Opinion
Nos. 10622, 10624.
Argued October 31, 1966.
Decided November 3, 1966.
N. Welch Morrisette, Jr., Columbia, S.C., for appellant in No. 10,622, and Charles B. Bowers, Columbia, S.C., for appellant in No. 10,624 (G. Raymond McElveen, and Lightsey Bowers, Columbia, S.C., on joint brief), for appellants.
Charles S. Porter, Jr., Asst.

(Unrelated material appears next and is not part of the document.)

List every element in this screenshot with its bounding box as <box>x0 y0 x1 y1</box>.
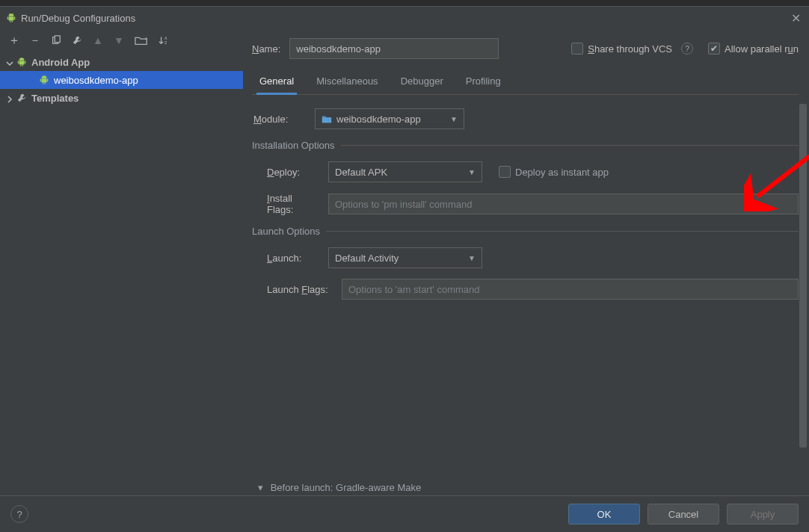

U.S. Atty. (Terrell L. Glenn, U.S. Atty., on brief), for appellee.
Before HAYNSWORTH, Chief Judge, and SOBELOFF and CRAVEN, Circuit Judges.
The only question presented by this appeal is whether on the facts of this case the District Court committed reversible error in permitting the United States to offer in evidence typed transcriptions of recorded telephone conversations.
A special agent of the Alcohol and Tobacco Unit of the Treasury Department testified that he identified Worley and Bennett as the persons talking, that he recorded the conversations, that he had the recordings, that transcriptions had been made of them, and that he had compared the transcriptions to the recordings and that they were the same. Upon this foundation the United States offered the transcripts into evidence.
They were in the office of the United States Attorney and readily available.
Although the basis for appellants' objections in the court below is not entirely clear in the record, we assume for purposes of this decision, as contended for by appellants, that the ground for the objection was that the tape recordings per se were the "best evidence", and that the failure of the United States to offer the recordings left a fatal gap in establishing authenticity of the transcriptions.
We think appellants' position is without merit because the record shows that before the transcriptions were received it was shown that the recordings were available and the District Judge indicated willingness to order them to be produced, in words as follows: "Well, he says he has the recording available here. Would you rather have the recording?"
Even after notice of appeal, counsel for the United States in open court offered to make the recordings available to counsel for appellants Bennett and Worley for the purpose of comparison with the transcripts introduced. It does not appear that the offer was ever accepted, and it is not asserted before us that the transcripts used varied from the tape recordings. Compare United States v. Hall, 342 F.2d 849 (4th Cir. 1965).
Affirmed.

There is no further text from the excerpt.